**WHAT YOU HAVE TO DO**
Every record below must be copied exactly, with images dropped.

========================================

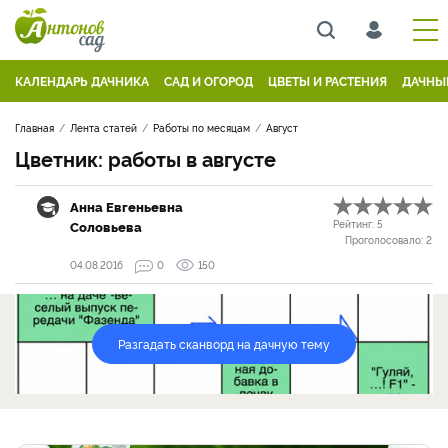
КАЛЕНДАРЬ ДАЧНИКА
САД И ОГОРОД
ЦВЕТЫ И РАСТЕНИЯ
ДАЧНЫ
Главная
Лента статей
Работы по месяцам
Август
Цветник: работы в августе
Анна Евгеньевна
Соловьева
Рейтинг:
5
Проголосовало:
2
04.08.2016
0
150
Разгадать сканворд на дачную тему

========================================

**SOLUTION TO THE EXERCISE**
КАЛЕНДАРЬ ДАЧНИКА
САД И ОГОРОД
ЦВЕТЫ И РАСТЕНИЯ
ДАЧНЫ
Главная
Лента статей
Работы по месяцам
Август
Цветник: работы в августе
Анна Евгеньевна
Соловьева
Рейтинг:
5
Проголосовало:
2
04.08.2016
0
150
Разгадать сканворд на дачную тему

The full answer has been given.